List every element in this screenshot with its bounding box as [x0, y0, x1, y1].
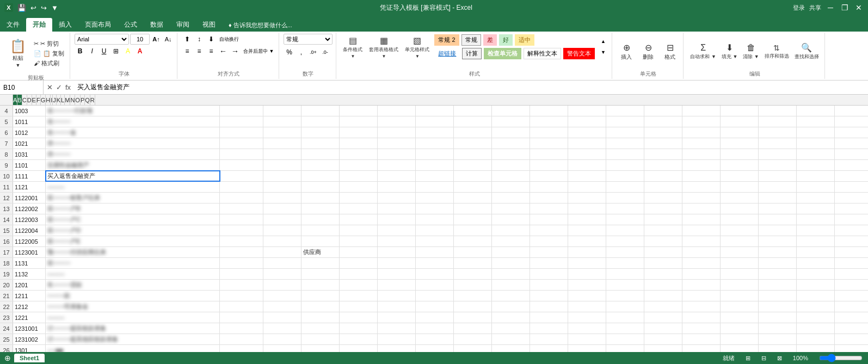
cell-f19[interactable] [340, 269, 378, 279]
cell-m13[interactable] [606, 203, 644, 214]
cell-k13[interactable] [530, 203, 568, 214]
cell-i8[interactable] [454, 149, 492, 159]
col-header-r[interactable]: R [90, 95, 95, 105]
cell-h11[interactable] [416, 182, 454, 192]
cell-f13[interactable] [340, 203, 378, 214]
cell-o14[interactable] [682, 214, 721, 225]
cell-m19[interactable] [606, 269, 644, 279]
cell-e18[interactable] [301, 258, 340, 268]
cell-b13[interactable]: 应────户B [46, 203, 220, 214]
cell-j11[interactable] [492, 182, 530, 192]
cell-c19[interactable] [220, 269, 263, 279]
redo-qat-btn[interactable]: ↪ [40, 3, 48, 13]
cell-j6[interactable] [492, 127, 530, 138]
cell-p6[interactable] [721, 127, 759, 138]
cell-j16[interactable] [492, 236, 530, 246]
cell-c8[interactable] [220, 149, 263, 159]
cell-n26[interactable] [644, 345, 682, 352]
cell-r22[interactable] [797, 301, 835, 312]
cell-b21[interactable]: ────款 [46, 291, 220, 301]
bold-btn[interactable]: B [75, 46, 85, 57]
cell-i26[interactable] [454, 345, 492, 352]
cell-b10[interactable]: 买入返售金融资产 [46, 171, 220, 181]
cell-l6[interactable] [568, 127, 606, 138]
cell-j13[interactable] [492, 203, 530, 214]
cell-r21[interactable] [797, 291, 835, 301]
cell-h12[interactable] [416, 193, 454, 203]
cell-e26[interactable] [301, 345, 340, 352]
cell-p22[interactable] [721, 301, 759, 312]
cell-l13[interactable] [568, 203, 606, 214]
cell-g20[interactable] [378, 280, 416, 290]
increase-indent-btn[interactable]: → [230, 46, 241, 57]
cell-j9[interactable] [492, 160, 530, 170]
cell-a9[interactable]: 1101 [13, 160, 46, 170]
cell-m8[interactable] [606, 149, 644, 159]
cell-b8[interactable]: 存──── [46, 149, 220, 159]
cell-g16[interactable] [378, 236, 416, 246]
cell-e7[interactable] [301, 138, 340, 149]
cell-k8[interactable] [530, 149, 568, 159]
col-header-b[interactable]: B [17, 95, 22, 105]
cell-l5[interactable] [568, 116, 606, 127]
cell-n12[interactable] [644, 193, 682, 203]
cell-e9[interactable] [301, 160, 340, 170]
cell-n25[interactable] [644, 334, 682, 344]
cell-e23[interactable] [301, 312, 340, 323]
cell-h10[interactable] [416, 171, 454, 181]
cell-m14[interactable] [606, 214, 644, 225]
cell-f20[interactable] [340, 280, 378, 290]
tab-view[interactable]: 视图 [196, 18, 222, 32]
col-header-l[interactable]: L [61, 95, 65, 105]
increase-decimal-btn[interactable]: .0+ [307, 47, 318, 58]
cell-g8[interactable] [378, 149, 416, 159]
cell-q12[interactable] [759, 193, 797, 203]
tab-home[interactable]: 开始 [26, 18, 52, 32]
cell-p11[interactable] [721, 182, 759, 192]
format-btn[interactable]: ⊟ 格式 [660, 41, 680, 62]
cell-q17[interactable] [759, 247, 797, 257]
cell-n24[interactable] [644, 323, 682, 334]
cell-o16[interactable] [682, 236, 721, 246]
cell-a16[interactable]: 1122005 [13, 236, 46, 246]
cell-a23[interactable]: 1221 [13, 312, 46, 323]
cell-n4[interactable] [644, 106, 682, 116]
cell-l8[interactable] [568, 149, 606, 159]
cell-m15[interactable] [606, 225, 644, 236]
cell-f7[interactable] [340, 138, 378, 149]
cell-j22[interactable] [492, 301, 530, 312]
cell-e16[interactable] [301, 236, 340, 246]
cell-l25[interactable] [568, 334, 606, 344]
cell-i12[interactable] [454, 193, 492, 203]
style-good[interactable]: 好 [499, 34, 513, 46]
cell-a12[interactable]: 1122001 [13, 193, 46, 203]
cell-d14[interactable] [263, 214, 301, 225]
cell-a15[interactable]: 1122004 [13, 225, 46, 236]
font-size-input[interactable] [130, 34, 150, 45]
cell-e5[interactable] [301, 116, 340, 127]
cell-k22[interactable] [530, 301, 568, 312]
cell-k10[interactable] [530, 171, 568, 181]
align-top-btn[interactable]: ⬆ [182, 34, 193, 45]
tab-data[interactable]: 数据 [144, 18, 170, 32]
cell-m11[interactable] [606, 182, 644, 192]
cell-r6[interactable] [797, 127, 835, 138]
cell-o9[interactable] [682, 160, 721, 170]
tab-file[interactable]: 文件 [0, 18, 26, 32]
cell-n11[interactable] [644, 182, 682, 192]
cell-d15[interactable] [263, 225, 301, 236]
cell-n7[interactable] [644, 138, 682, 149]
cell-p16[interactable] [721, 236, 759, 246]
cell-d10[interactable] [263, 171, 301, 181]
autosum-btn[interactable]: Σ 自动求和 ▼ [688, 42, 718, 61]
cell-i22[interactable] [454, 301, 492, 312]
cell-j15[interactable] [492, 225, 530, 236]
wrap-text-btn[interactable]: 自动换行 [218, 34, 241, 45]
cell-c16[interactable] [220, 236, 263, 246]
cell-a22[interactable]: 1212 [13, 301, 46, 312]
cell-f25[interactable] [340, 334, 378, 344]
cell-p7[interactable] [721, 138, 759, 149]
cell-d19[interactable] [263, 269, 301, 279]
cell-b11[interactable]: ──── [46, 182, 220, 192]
style-hyperlink[interactable]: 超链接 [434, 48, 460, 59]
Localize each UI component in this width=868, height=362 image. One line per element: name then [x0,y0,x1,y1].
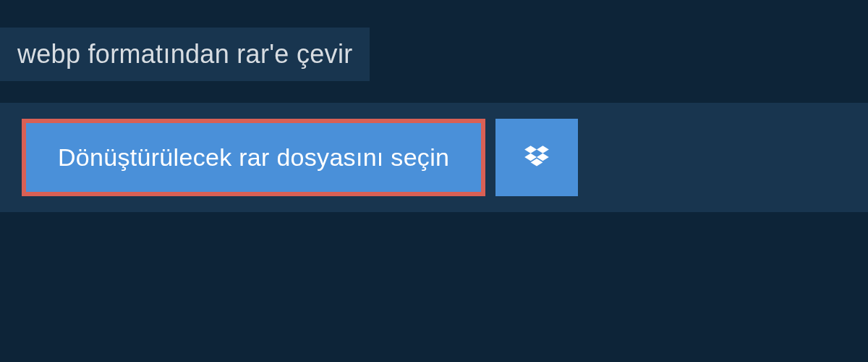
upload-row: Dönüştürülecek rar dosyasını seçin [22,119,846,196]
upload-panel: Dönüştürülecek rar dosyasını seçin [0,103,868,212]
select-file-label: Dönüştürülecek rar dosyasını seçin [58,143,449,172]
select-file-button[interactable]: Dönüştürülecek rar dosyasını seçin [22,119,485,196]
page-title: webp formatından rar'e çevir [17,39,352,70]
dropbox-button[interactable] [495,119,578,196]
page-header: webp formatından rar'e çevir [0,28,370,81]
dropbox-icon [522,143,552,173]
lower-spacer [0,212,868,342]
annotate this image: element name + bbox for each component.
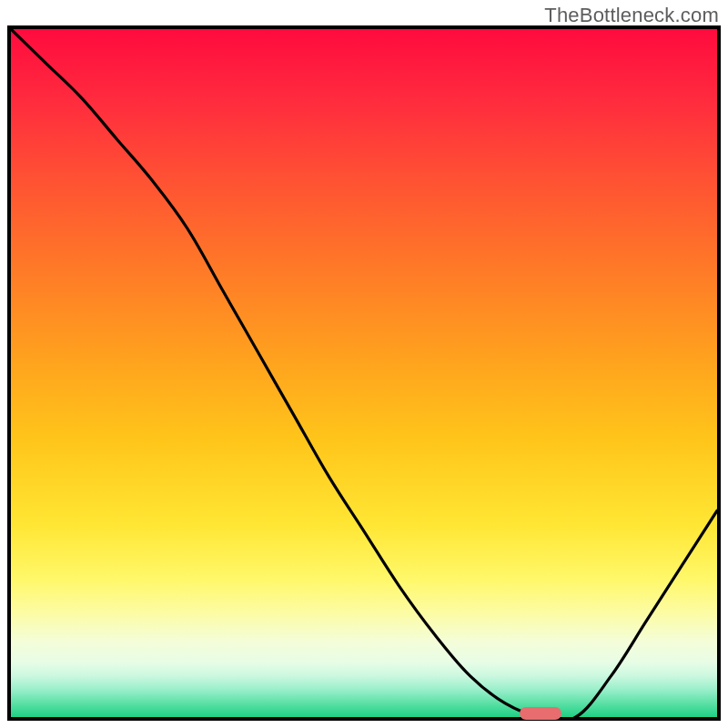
chart-frame (7, 25, 721, 721)
optimal-range-marker (520, 707, 562, 720)
bottleneck-curve (11, 29, 717, 717)
watermark-text: TheBottleneck.com (544, 4, 719, 27)
plot-area (11, 29, 717, 717)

════════

● **Work to complete**
Print all records word for word, no images.

● **Solution to this exercise**
List every element in this screenshot with its bounding box as [x0, y0, x1, y1].
cell-f19[interactable] [340, 269, 378, 279]
cell-m13[interactable] [606, 203, 644, 214]
cell-k13[interactable] [530, 203, 568, 214]
cell-i8[interactable] [454, 149, 492, 159]
col-header-r[interactable]: R [90, 95, 95, 105]
cell-h11[interactable] [416, 182, 454, 192]
cell-f13[interactable] [340, 203, 378, 214]
cell-o14[interactable] [682, 214, 721, 225]
cell-m19[interactable] [606, 269, 644, 279]
cell-e18[interactable] [301, 258, 340, 268]
cell-b13[interactable]: 应────户B [46, 203, 220, 214]
cell-j11[interactable] [492, 182, 530, 192]
cell-c19[interactable] [220, 269, 263, 279]
redo-qat-btn[interactable]: ↪ [40, 3, 48, 13]
cell-j6[interactable] [492, 127, 530, 138]
cell-p6[interactable] [721, 127, 759, 138]
cell-j16[interactable] [492, 236, 530, 246]
cell-c8[interactable] [220, 149, 263, 159]
cell-n26[interactable] [644, 345, 682, 352]
cell-r22[interactable] [797, 301, 835, 312]
cell-b21[interactable]: ────款 [46, 291, 220, 301]
bold-btn[interactable]: B [75, 46, 85, 57]
cell-i26[interactable] [454, 345, 492, 352]
cell-b10[interactable]: 买入返售金融资产 [46, 171, 220, 181]
cell-l6[interactable] [568, 127, 606, 138]
cell-j13[interactable] [492, 203, 530, 214]
cell-r21[interactable] [797, 291, 835, 301]
cell-h12[interactable] [416, 193, 454, 203]
cell-e26[interactable] [301, 345, 340, 352]
cell-p22[interactable] [721, 301, 759, 312]
cell-l13[interactable] [568, 203, 606, 214]
cell-g20[interactable] [378, 280, 416, 290]
increase-indent-btn[interactable]: → [230, 46, 241, 57]
cell-j9[interactable] [492, 160, 530, 170]
cell-a9[interactable]: 1101 [13, 160, 46, 170]
cell-m8[interactable] [606, 149, 644, 159]
cell-b8[interactable]: 存──── [46, 149, 220, 159]
cell-g16[interactable] [378, 236, 416, 246]
cell-e7[interactable] [301, 138, 340, 149]
cell-k8[interactable] [530, 149, 568, 159]
col-header-b[interactable]: B [17, 95, 22, 105]
cell-l5[interactable] [568, 116, 606, 127]
cell-n12[interactable] [644, 193, 682, 203]
cell-e9[interactable] [301, 160, 340, 170]
cell-n25[interactable] [644, 334, 682, 344]
cell-e23[interactable] [301, 312, 340, 323]
cell-h10[interactable] [416, 171, 454, 181]
cell-m14[interactable] [606, 214, 644, 225]
cell-f20[interactable] [340, 280, 378, 290]
tab-view[interactable]: 视图 [196, 18, 222, 32]
col-header-l[interactable]: L [61, 95, 65, 105]
increase-decimal-btn[interactable]: .0+ [307, 47, 318, 58]
cell-g8[interactable] [378, 149, 416, 159]
cell-q12[interactable] [759, 193, 797, 203]
tab-home[interactable]: 开始 [26, 18, 52, 32]
cell-p11[interactable] [721, 182, 759, 192]
format-btn[interactable]: ⊟ 格式 [660, 41, 680, 62]
cell-q17[interactable] [759, 247, 797, 257]
cell-n24[interactable] [644, 323, 682, 334]
cell-o16[interactable] [682, 236, 721, 246]
cell-a16[interactable]: 1122005 [13, 236, 46, 246]
cell-a23[interactable]: 1221 [13, 312, 46, 323]
cell-n4[interactable] [644, 106, 682, 116]
cell-l8[interactable] [568, 149, 606, 159]
cell-m15[interactable] [606, 225, 644, 236]
cell-f7[interactable] [340, 138, 378, 149]
cell-j22[interactable] [492, 301, 530, 312]
cell-e16[interactable] [301, 236, 340, 246]
cell-l25[interactable] [568, 334, 606, 344]
cell-i12[interactable] [454, 193, 492, 203]
style-good[interactable]: 好 [499, 34, 513, 46]
cell-a12[interactable]: 1122001 [13, 193, 46, 203]
cell-d14[interactable] [263, 214, 301, 225]
cell-a15[interactable]: 1122004 [13, 225, 46, 236]
font-size-input[interactable] [130, 34, 150, 45]
cell-e5[interactable] [301, 116, 340, 127]
cell-k22[interactable] [530, 301, 568, 312]
cell-k10[interactable] [530, 171, 568, 181]
align-top-btn[interactable]: ⬆ [182, 34, 193, 45]
tab-data[interactable]: 数据 [144, 18, 170, 32]
cell-m11[interactable] [606, 182, 644, 192]
cell-r6[interactable] [797, 127, 835, 138]
cell-o9[interactable] [682, 160, 721, 170]
tab-file[interactable]: 文件 [0, 18, 26, 32]
cell-n11[interactable] [644, 182, 682, 192]
cell-d15[interactable] [263, 225, 301, 236]
cell-n7[interactable] [644, 138, 682, 149]
cell-p16[interactable] [721, 236, 759, 246]
cell-d10[interactable] [263, 171, 301, 181]
autosum-btn[interactable]: Σ 自动求和 ▼ [688, 42, 718, 61]
cell-i22[interactable] [454, 301, 492, 312]
cell-j15[interactable] [492, 225, 530, 236]
wrap-text-btn[interactable]: 自动换行 [218, 34, 241, 45]
cell-c16[interactable] [220, 236, 263, 246]
cell-a22[interactable]: 1212 [13, 301, 46, 312]
cell-f25[interactable] [340, 334, 378, 344]
cell-p7[interactable] [721, 138, 759, 149]
cell-d19[interactable] [263, 269, 301, 279]
cell-b11[interactable]: ──── [46, 182, 220, 192]
style-hyperlink[interactable]: 超链接 [434, 48, 460, 59]
Localize each UI component in this width=868, height=362 image. One line per element: name then [x0,y0,x1,y1].
upload-row: Dönüştürülecek rar dosyasını seçin [22,119,846,196]
upload-panel: Dönüştürülecek rar dosyasını seçin [0,103,868,212]
select-file-label: Dönüştürülecek rar dosyasını seçin [58,143,449,172]
select-file-button[interactable]: Dönüştürülecek rar dosyasını seçin [22,119,485,196]
page-title: webp formatından rar'e çevir [17,39,352,70]
dropbox-button[interactable] [495,119,578,196]
page-header: webp formatından rar'e çevir [0,28,370,81]
dropbox-icon [522,143,552,173]
lower-spacer [0,212,868,342]
annotate this image: element name + bbox for each component.
chart-frame (7, 25, 721, 721)
optimal-range-marker (520, 707, 562, 720)
bottleneck-curve (11, 29, 717, 717)
watermark-text: TheBottleneck.com (544, 4, 719, 27)
plot-area (11, 29, 717, 717)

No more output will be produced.